The legendary booze-addled metal rocker turned reality-TV star comes clean in his tell-all autobiography.
Although brought up in the bleak British factory town of Aston, John “Ozzy” Osbourne’s tragicomic rags-to-riches tale is somehow quintessentially American. It’s an epic dream/nightmare that takes him from Winson Green prison in 1966 to a presidential dinner with George W. Bush in 2004. Tracing his adult life from petty thief and slaughterhouse worker to rock star, Osbourne’s first-person slang-and-expletive-driven style comes off like he’s casually relating his story while knocking back pints at the pub. “What you read here,” he writes, “is what dribbled out of the jelly I call my brain when I asked it for my life story.” During the late 1960s his transformation from inept shoplifter to notorious Black Sabbath frontman was unlikely enough. In fact, the band got its first paying gigs by waiting outside concert venues hoping the regularly scheduled act wouldn’t show. After a few years, Osbourne and his bandmates were touring America and becoming millionaires from their riff-heavy doom music. As expected, with success came personal excess and inevitable alienation from the other members of the group.
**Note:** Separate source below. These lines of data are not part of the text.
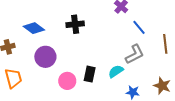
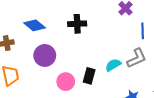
blue line: (139, 27) -> (143, 31), turned 35
cyan semicircle: (116, 71) -> (113, 65), moved

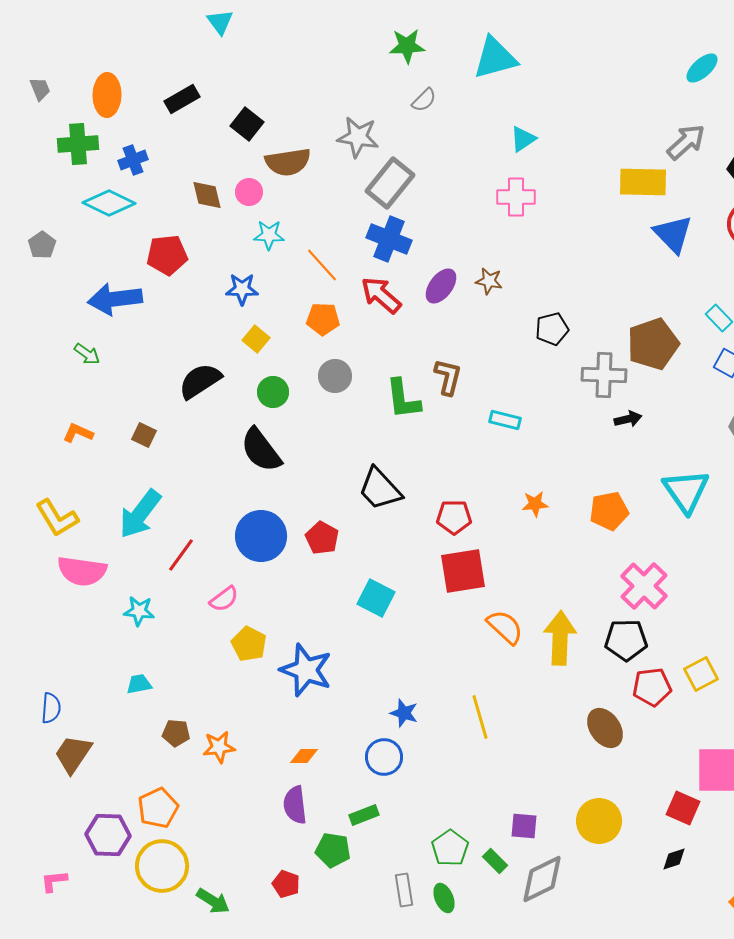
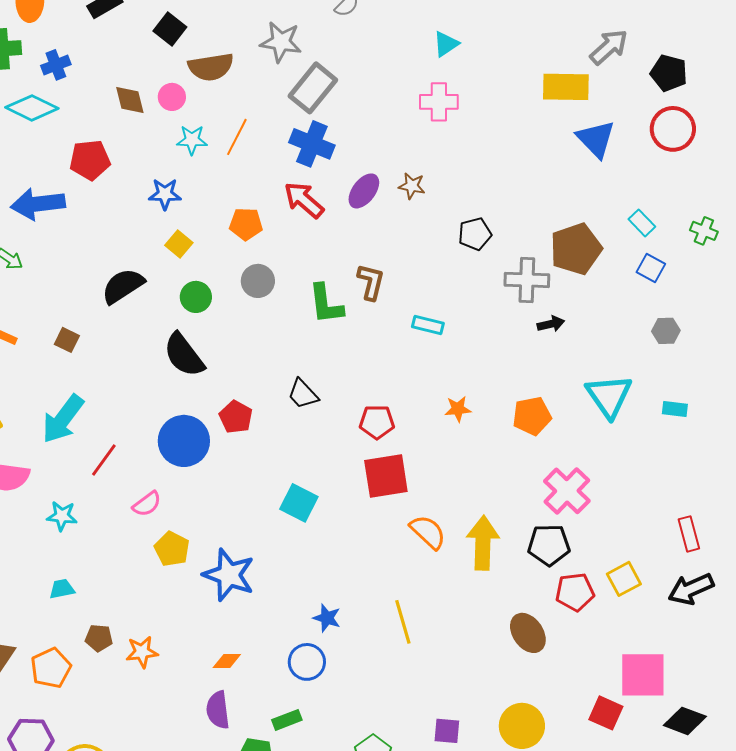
orange line: (322, 265) -> (237, 137), moved, turned 69
black trapezoid: (380, 489) -> (303, 394), size x0.7
red pentagon: (322, 538) -> (236, 417), moved
orange pentagon: (158, 808) -> (51, 668), moved

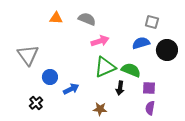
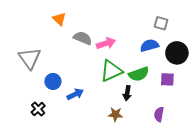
orange triangle: (56, 18) -> (59, 19), turned 40
gray semicircle: (87, 19) -> (83, 38), moved
green semicircle: (131, 70) -> (139, 74), turned 138
purple square: (149, 88) -> (167, 79), moved
brown star: (100, 109) -> (115, 114), moved

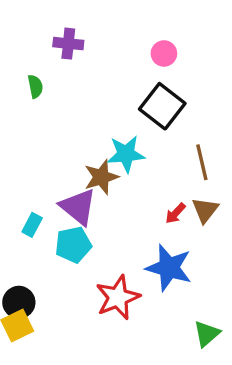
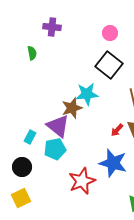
black circle: (19, 302) -> (22, 167), moved

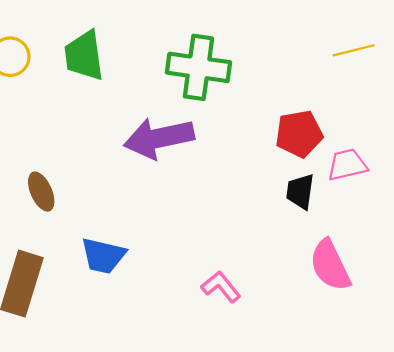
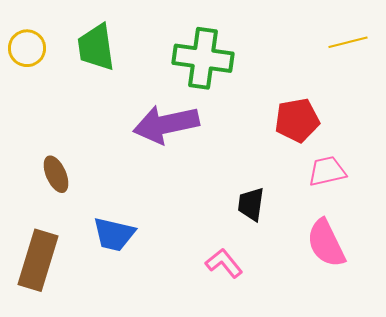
pink trapezoid: (347, 165) -> (327, 171), moved
black trapezoid: (300, 192) -> (251, 204), moved

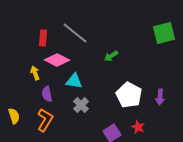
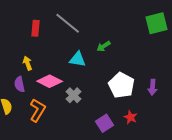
pink diamond: (57, 60) -> (50, 81), moved
cyan triangle: (74, 81) -> (78, 59), moved
purple semicircle: (47, 94) -> (20, 84), moved

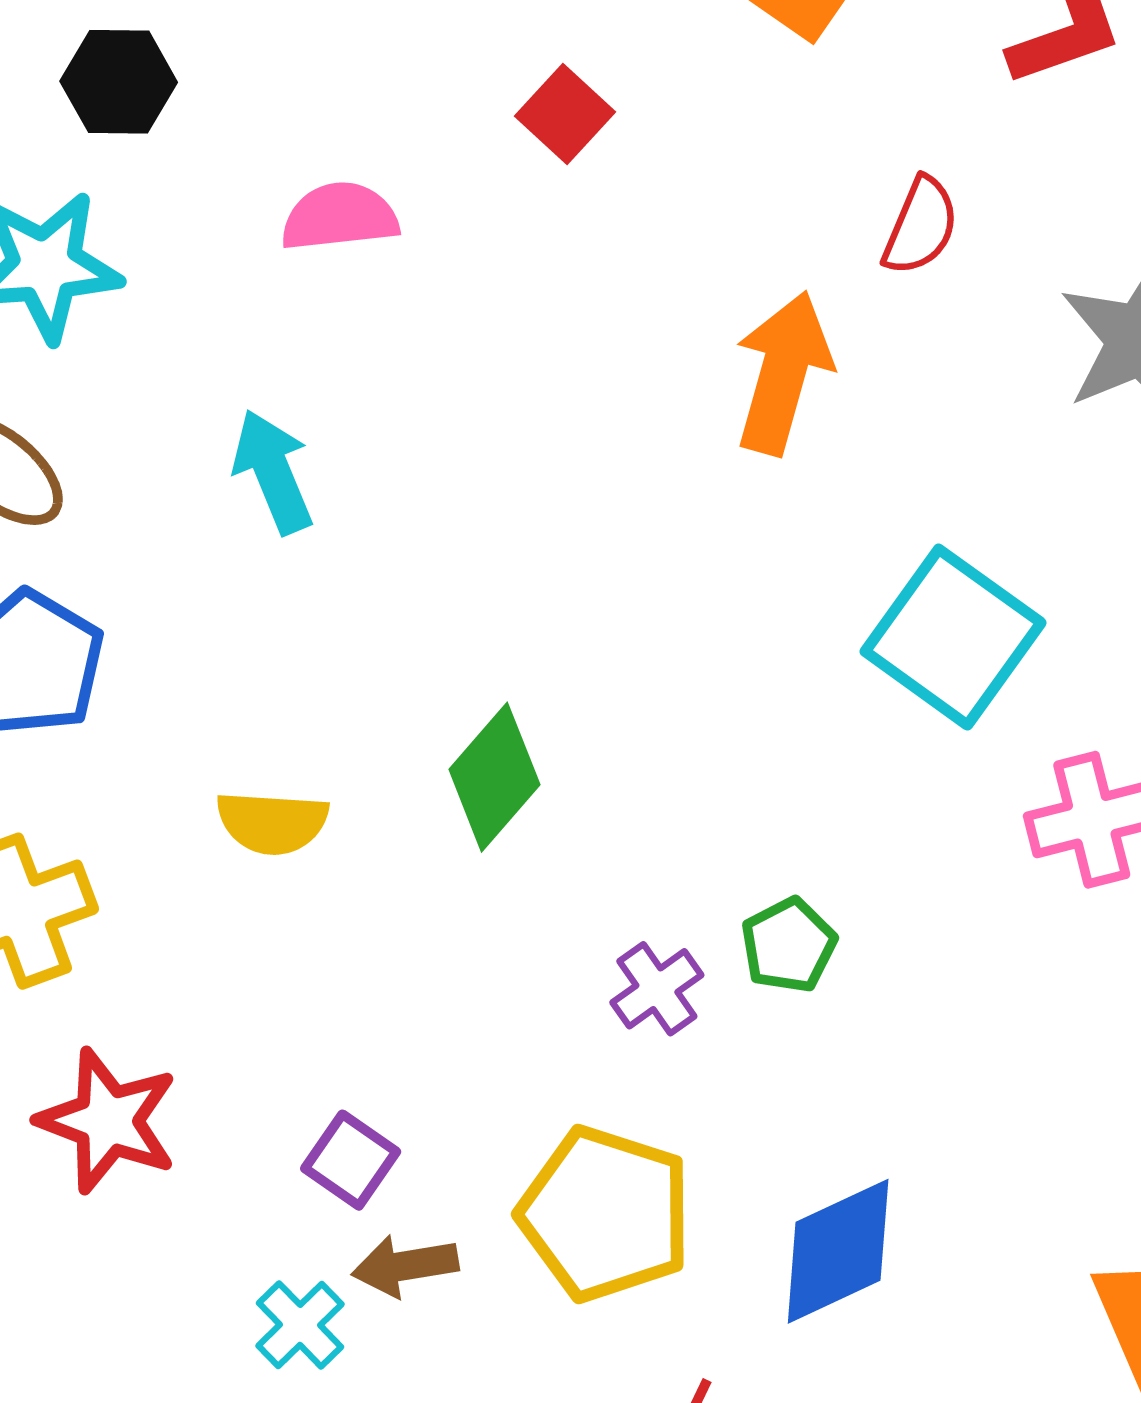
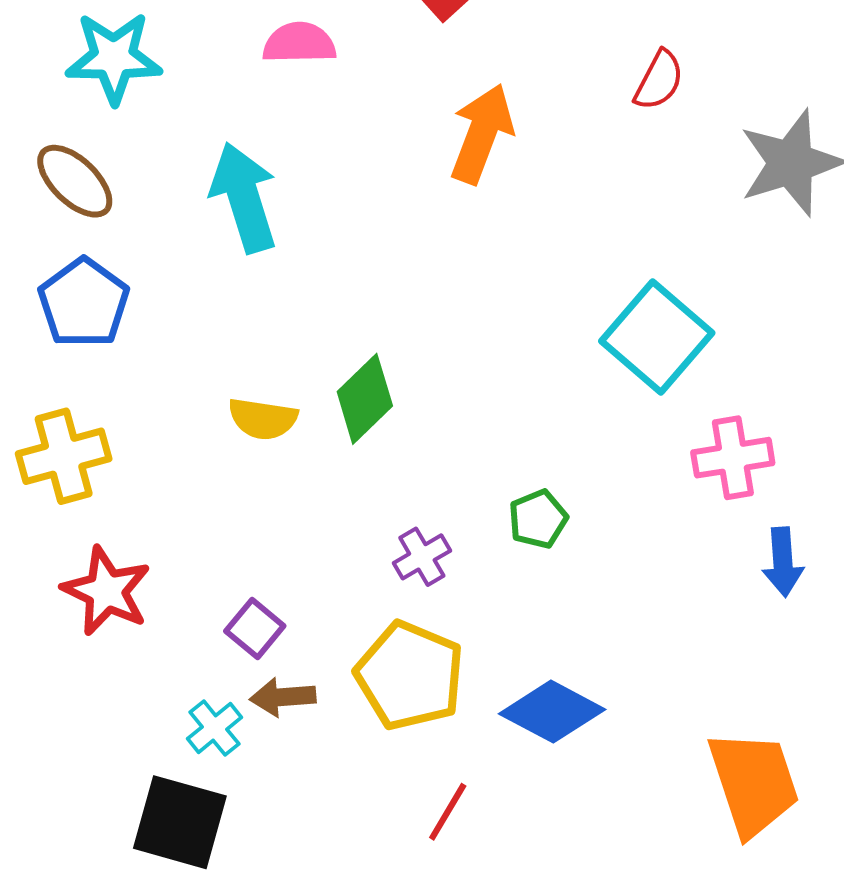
orange arrow: (783, 373) -> (482, 134), moved
cyan arrow: (273, 472) -> (244, 197), size x1.4
yellow semicircle: (272, 822) -> (263, 419), moved
purple cross: (657, 989) -> (422, 557), moved
blue diamond: (838, 1251) -> (552, 712), turned 48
But as a solo performer, Osbourne’s predilection for guns, drink, drugs, near-death experiences, cruelty to animals and relieving himself in public soon became the stuff of legend. His most infamous exploits—biting the head off a bat and accidentally urinating on the Alamo—are addressed, but they seem tame compared to other dark moments of his checkered past: nearly killing his wife Sharon during an alcohol-induced blackout, waking up after a bender in the middle of a busy highway, burning down his backyard, etc. Osbourne is confessional to a fault, jeopardizing his demonic-rocker reputation with glib remarks about his love for Paul McCartney and Robin Williams. The most distinguishing feature of the book is the staggering chapter-by-chapter accumulation of drunken mishaps, bodily dysfunctions and drug-induced mayhem over a 40-plus-year career—a résumé of anti-social atrocities comparable to any of rock ’n’ roll’s most reckless outlaws.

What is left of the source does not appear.